5. Le requérant est né en 1975 et réside à Briansk.
A. Les poursuites pénales et la détention provisoire du requérant
6. Le 12 novembre 2003, le requérant, policier à l’époque des faits, fut arrêté car il était soupçonné de possession illégale d’une arme à feu.
7. Le 14 novembre 2003, le tribunal de l’arrondissement Tverskoï de la ville de Moscou autorisa son placement en détention provisoire.

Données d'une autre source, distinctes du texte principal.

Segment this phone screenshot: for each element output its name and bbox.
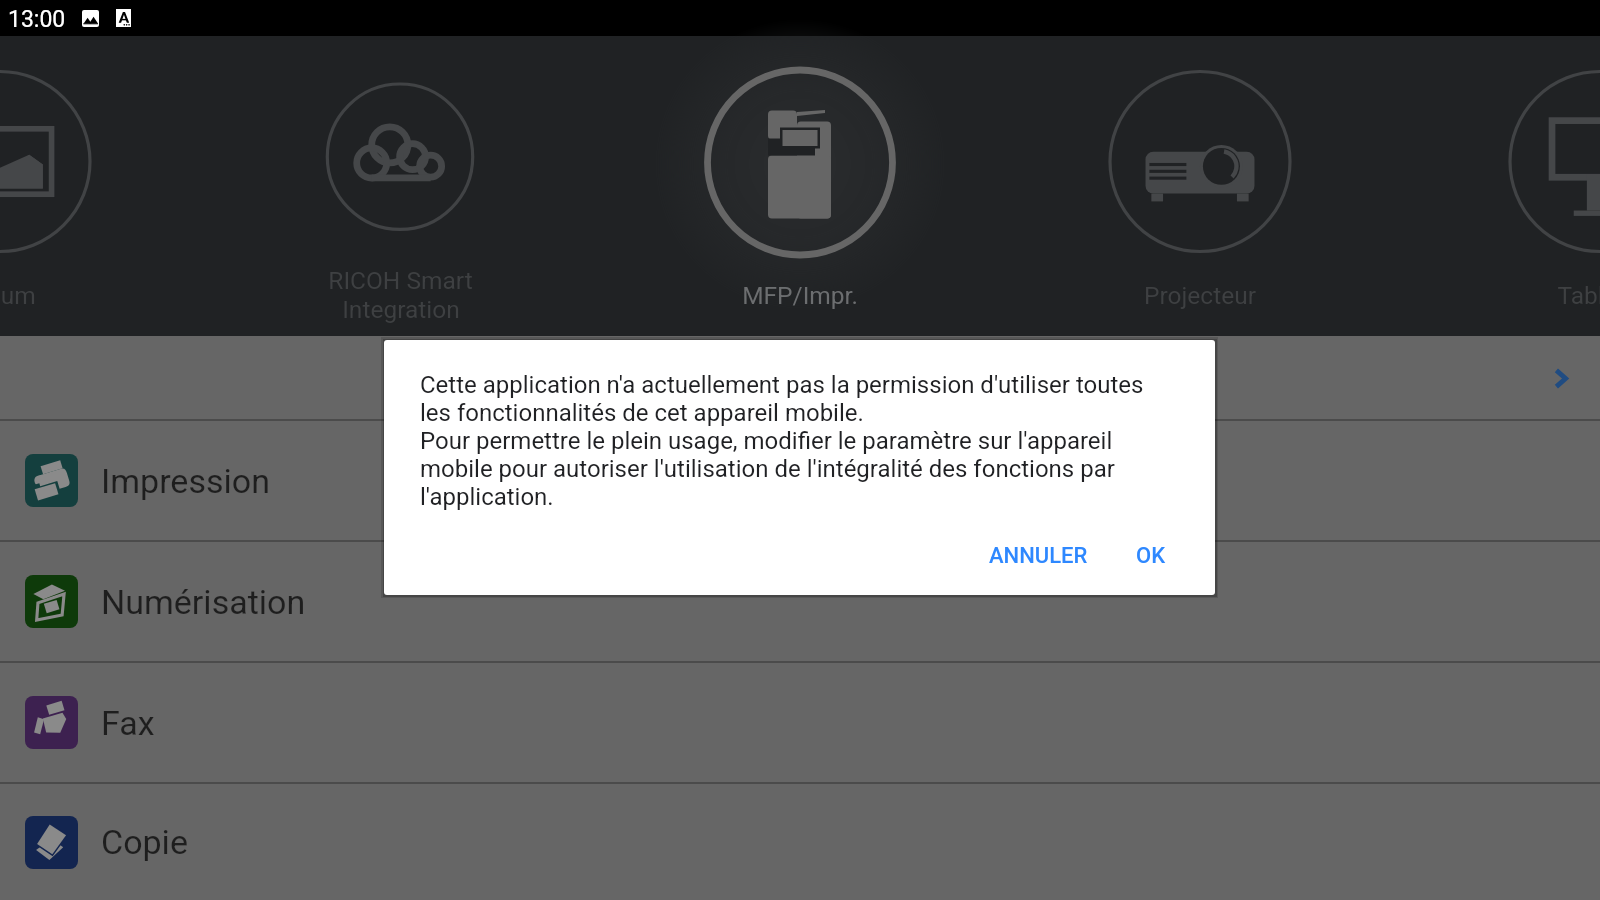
staticText: ANNULER xyxy=(989,543,1088,569)
button[interactable]: Copie xyxy=(0,784,1600,900)
staticText: Impression xyxy=(101,461,270,501)
staticText: Tableau xyxy=(1557,281,1600,310)
other: Screenshot xyxy=(82,10,99,27)
button[interactable]: ANNULER xyxy=(975,533,1102,579)
staticText: Numérisation xyxy=(101,582,306,622)
button[interactable]: Numérisation xyxy=(0,542,1600,661)
staticText: Projecteur xyxy=(1144,281,1256,310)
button[interactable]: RICOH Smart Integration xyxy=(230,44,570,332)
staticText: Album xyxy=(0,281,36,310)
button[interactable]: OK xyxy=(1122,533,1180,579)
button[interactable]: Album xyxy=(0,44,170,332)
staticText: Integration xyxy=(342,295,460,324)
staticText: RICOH Smart xyxy=(328,266,473,295)
staticText: Fax xyxy=(101,703,155,743)
staticText: 13:00 xyxy=(8,6,66,33)
staticText: OK xyxy=(1136,543,1166,569)
other: Keyboard language xyxy=(116,9,131,27)
other: Device details xyxy=(1554,368,1568,389)
button[interactable]: Fax xyxy=(0,663,1600,782)
button[interactable]: Device details xyxy=(0,336,1600,419)
button[interactable]: Tableau xyxy=(1430,44,1600,332)
button[interactable]: Projecteur xyxy=(1030,44,1370,332)
staticText: Cette application n'a actuellement pas l… xyxy=(420,371,1160,511)
button[interactable]: Impression xyxy=(0,421,1600,540)
staticText: MFP/Impr. xyxy=(742,281,858,310)
staticText: Copie xyxy=(101,822,188,862)
button[interactable]: MFP/Impr. xyxy=(630,44,970,332)
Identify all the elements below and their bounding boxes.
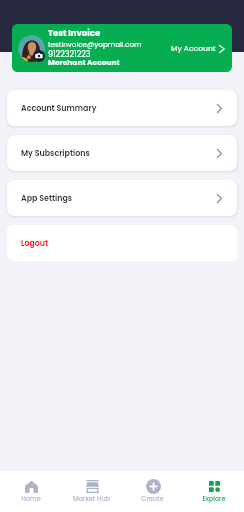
- staticText: testinvoice@yopmail.com: [48, 39, 142, 49]
- staticText: App Settings: [21, 193, 73, 204]
- button[interactable]: Create: [122, 471, 183, 512]
- staticText: Test Invoice: [48, 27, 101, 39]
- staticText: Explore: [202, 494, 226, 503]
- staticText: Home: [21, 494, 41, 503]
- staticText: Account Summary: [21, 103, 97, 114]
- staticText: My Subscriptions: [21, 148, 90, 159]
- button[interactable]: Market Hub: [61, 471, 122, 512]
- staticText: Create: [141, 494, 164, 503]
- staticText: Merchant Account: [48, 57, 120, 67]
- staticText: My Account: [171, 43, 216, 54]
- button[interactable]: My Account: [171, 43, 225, 54]
- staticText: 9122321223: [48, 49, 91, 60]
- button[interactable]: Explore: [183, 471, 244, 512]
- button[interactable]: My Subscriptions: [7, 135, 237, 171]
- button[interactable]: Account Summary: [7, 90, 237, 126]
- staticText: Logout: [21, 238, 48, 249]
- button[interactable]: Logout: [7, 225, 237, 261]
- button[interactable]: App Settings: [7, 180, 237, 216]
- button[interactable]: Test Invoice: [12, 24, 232, 72]
- staticText: Market Hub: [73, 494, 110, 503]
- button[interactable]: Home: [0, 471, 61, 512]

Il motiva celui-ci par la gravité des charges pesant sur le requérant ainsi que par le souci d’éviter toute entrave au cours de la justice que l’intéressé aurait pu exercer compte tenu de son statut de policier.
8. Par une décision du 12 janvier 2004, le même tribunal prolongea la détention du requérant jusqu’au 12 mars 2004 en la motivant de la même façon.
9. Le 5 mars 2004, le tribunal examina la nécessité de prolonger une nouvelle fois la détention du requérant. Le parquet demanda le maintien de cette mesure pour les motifs suivants : selon lui, le requérant n’habitait pas de manière permanente à Moscou, lieu de l’investigation ; policier de profession, il avait connaissance des méthodes d’investigation ; il avait eu accès aux informations à usage restreint de la police et pouvait en user pour entraver l’enquête ; il avait commis une infraction pénale passible de quatre ans d’emprisonnement ; il avait exercé des pressions sur un autre accusé ; il risquait de fuir ou d’entraver l’enquête. Le tribunal rejeta tous ces arguments comme non étayés et ordonna l’élargissement du requérant, qui fut libéré le jour même.
10. Le 9 mars 2004, le parquet ajouta à l’encontre du requérant l’accusation de complicité de vol. Par une décision rendue le même jour, le tribunal de l’arrondissement Khamovnicheski de la ville de Moscou autorisa un nouveau placement en détention du requérant. Les passages pertinents de la décision se lisent comme suit :
« (...)[Le requérant] est accusé d’infractions passibles de peines d’emprisonnement allant de deux à six ans ; ayant longtemps travaillé en tant qu’officier du département pour la lutte contre le crime organisé de la Direction de police de la région de Briansk (УБОП при УВД Брянской области), il est familier des méthodes de l’activité opérationnelle ; une fois en liberté, il peut se soustraire à l’enquête et aux poursuites judiciaires, persévérer dans l’activité criminelle, menacer les témoins, les victimes ou d’autres parties à la procédure pénale, ou entraver le cours de la justice d’une autre manière. »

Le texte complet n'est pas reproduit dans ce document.